Raid on Suaram office called off due to invalid warrant
KUALA LUMPUR, July 3 — The Company Commission of Malaysia (CCM) today called off a search of the office of Suaram, the human rights group that has been exposing alleged wrongdoings in the controversial multi-billion Scorpene submarine deal.
Suaram said CCM’s team of four officers did not have a valid search warrant.
“The warrant must be signed by the registrar.

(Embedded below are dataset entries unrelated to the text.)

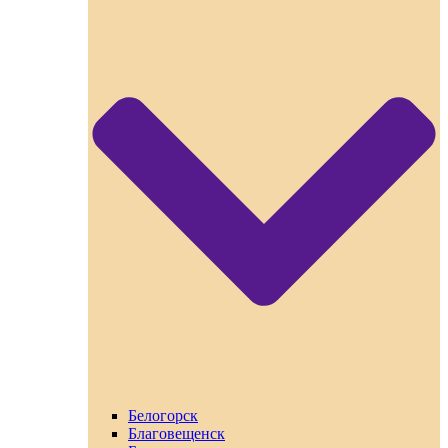
Белогорск
Благовещенск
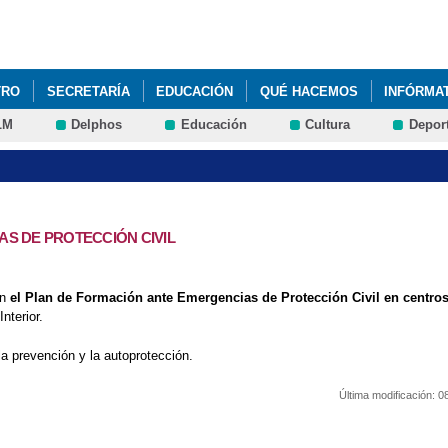
Pasar al
contenido
principal
TRO
SECRETARÍA
EDUCACIÓN
QUÉ HACEMOS
INFÓRMA
LM
Delphos
Educación
Cultura
Depor
L COLE
PREPARA-T
AS DE PROTECCIÓN CIVIL
on
el Plan de Formación ante Emergencias de Protección Civil en centro
nterior.
a prevención y la autoprotección.
Última modificación:
0
EMERGENCIAS DE PROTECCIÓN CIVIL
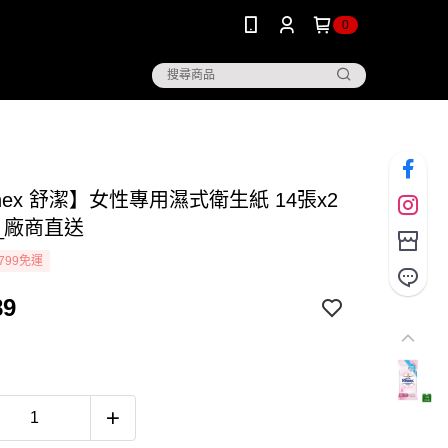
0
enex 舒潔】女性專用濕式衛生紙 14張x2
組_廠商直送
799免運
89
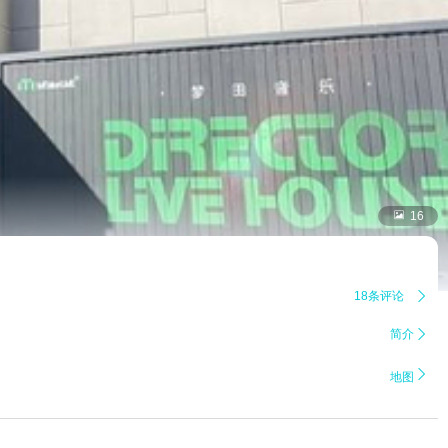

16
18条评论

简介


地图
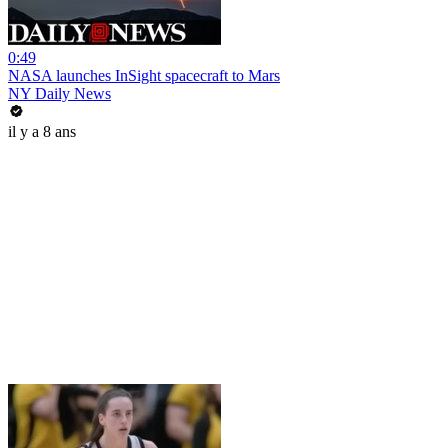
0:49
NASA launches InSight spacecraft to Mars
NY Daily News
il y a 8 ans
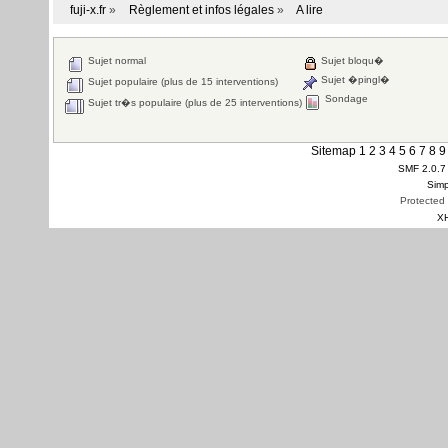
fuji-x.fr
»
Règlement et infos légales
»
A lire
Sujet normal
Sujet bloqu�
Sujet �pingl�
Sujet populaire (plus de 15 interventions)
Sondage
Sujet tr�s populaire (plus de 25 interventions)
Sitemap
1
2
3
4
5
6
7
8
9
SMF 2.0.7
Simp
Protected
X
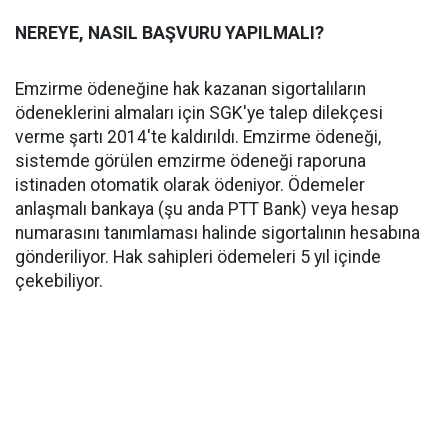
NEREYE, NASIL BAŞVURU YAPILMALI?
Emzirme ödeneğine hak kazanan sigortalıların
ödeneklerini almaları için SGK'ye talep dilekçesi
verme şartı 2014'te kaldırıldı. Emzirme ödeneği,
sistemde görülen emzirme ödeneği raporuna
istinaden otomatik olarak ödeniyor. Ödemeler
anlaşmalı bankaya (şu anda PTT Bank) veya hesap
numarasını tanımlaması halinde sigortalının hesabına
gönderiliyor. Hak sahipleri ödemeleri 5 yıl içinde
çekebiliyor.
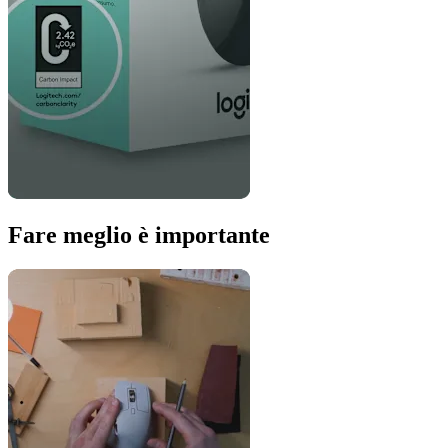
Fare meglio è importante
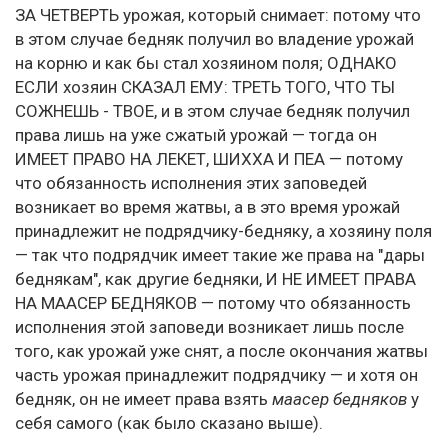
ЗА ЧЕТВЕРТЬ урожая, который снимает: потому что
в этом случае бедняк получил во владение урожай
на корню и как бы стал хозяином поля; ОДНАКО
ЕСЛИ хозяин СКАЗАЛ ЕМУ: ТРЕТЬ ТОГО, ЧТО ТЫ
СОЖНЕШЬ - ТВОЕ, и в этом случае бедняк получил
права лишь на уже сжатый урожай — тогда он
ИМЕЕТ ПРАВО НА ЛЕКЕТ, ШИХХА И ПЕА — потому
что обязанность исполнения этих заповедей
возникает во время жатвы, а в это время урожай
принадлежит не подрядчику-бедняку, а хозяину поля
— так что подрядчик имеет такие же права на "дары
беднякам", как другие бедняки, И НЕ ИМЕЕТ ПРАВА
НА МААСЕР БЕДНЯКОВ — потому что обязанность
исполнения этой заповеди возникает лишь после
того, как урожай уже снят, а после окончания жатвы
часть урожая принадлежит подрядчику — и хотя он
бедняк, он не имеет права взять
маасер бедняков
у
себя самого (как было сказано выше).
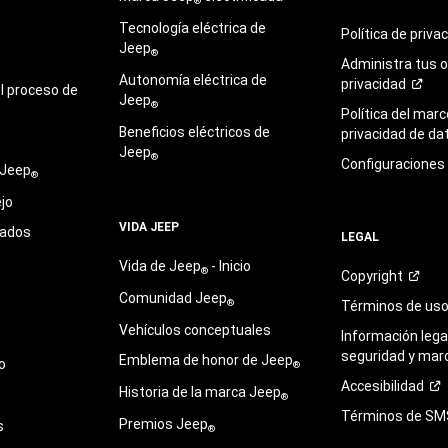
®
Tecnología eléctrica de
Política de
priva
Jeep
®
Administra tus 
Autonomía eléctrica de
privacidad
l proceso de
Jeep
®
Política del marc
Beneficios eléctricos de
privacidad de
da
Jeep
®
Configuraciones
 Jeep
®
jo
VIDA JEEP
sados
LEGAL
Vida de Jeep
- Inicio
®
Copyright
Comunidad Jeep
®
Términos de
us
Vehículos conceptuales
Información legal
seguridad y mar
Emblema de honor de Jeep
o
®
Accesibilidad
Historia de la marca Jeep
®
Términos de
SM
Premios Jeep
s
®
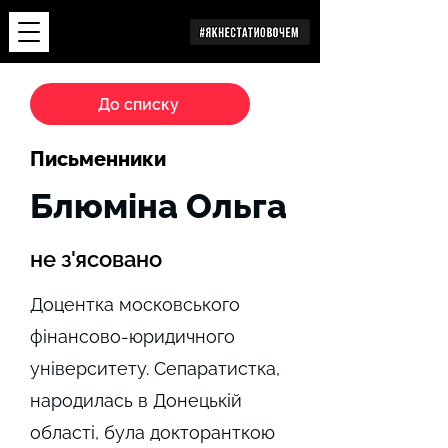
Дослідження
До списку
Письменники
Блюміна Ольга
не з'ясовано
Доцентка московського
фінансово-юридичного
університету. Сепаратистка,
народилась в Донецькій
області, була докторанткою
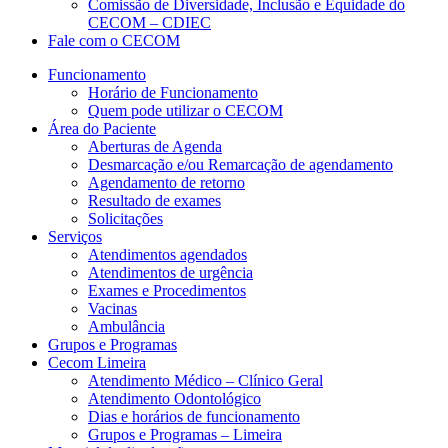
Comissão de Diversidade, Inclusão e Equidade do
CECOM – CDIEC
Fale com o CECOM
Funcionamento
Horário de Funcionamento
Quem pode utilizar o CECOM
Área do Paciente
Aberturas de Agenda
Desmarcação e/ou Remarcação de agendamento
Agendamento de retorno
Resultado de exames
Solicitações
Serviços
Atendimentos agendados
Atendimentos de urgência
Exames e Procedimentos
Vacinas
Ambulância
Grupos e Programas
Cecom Limeira
Atendimento Médico – Clínico Geral
Atendimento Odontológico
Dias e horários de funcionamento
Grupos e Programas – Limeira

It was not and the person who came along was only a deputy” Cynthia Gabriel, a Suaram director, was quoted as saying by news portal Malaysiakini.
“They have decided to come back tomorrow,” she said, adding that CCM had wanted to quiz its staff and view Suaram’s documents and financial records.
“It is to distract members of the public and divert attention from the ongoing probe into corruption involved in the Scorpene deal,” Gabriel reportedly said, adding that this move amounted to “unnecessary harassment”.
Suaram had filed a complaint at a Paris tribunal in April against Malaysia’s failure to address the serious allegations of kickbacks in the Scorpene deal involving the government, suggesting a deliberate suppression of information to keep the issue under wraps.
The human rights group had submitted a long list of potential witnesses including Prime Minister Datuk Seri Najib Razak, Defence Minister Datuk Seri Ahmad Zahid Hamidi and Najib’s former political adviser Abdul Razak Baginda.
The French court is investigating submarine-maker DCNS over allegations it had paid bribes to senior Malaysian government officials to expedite the RM6.7 billion sale in 2009 of the two submarines, in which RM574 million was earmarked for co-ordination and support services for Perimekar Sdn Bhd — the firm owned by Abdul Razak.
Since then, allegations have surfaced that Abdul Razak had sold secret defence documents to the French for some RM142 million in 2006.
Suaram’s lawyer Joseph Breham last month revealed that a highly-confidential government document on the Royal Malaysian Navy’s evaluation of the Scorpene submarines, which it was then planning to buy, was sold by Terasasi (Hong Kong) Ltd to French defence giant DCNS for €36 million (RM142 million).
Abdul Razak, a former think-tank head who was at the centre of a 2006 investigation into the murder of Mongolian translator Altantuya Shaariibuu, is listed as a director of Terasasi together with his father Abdul Malim Baginda.
The data was purportedly for “commercial engineering” works, Breham had told a news conference in Bangkok last month. The lawyer is acting for Suaram in the ongoing inquiry in Paris.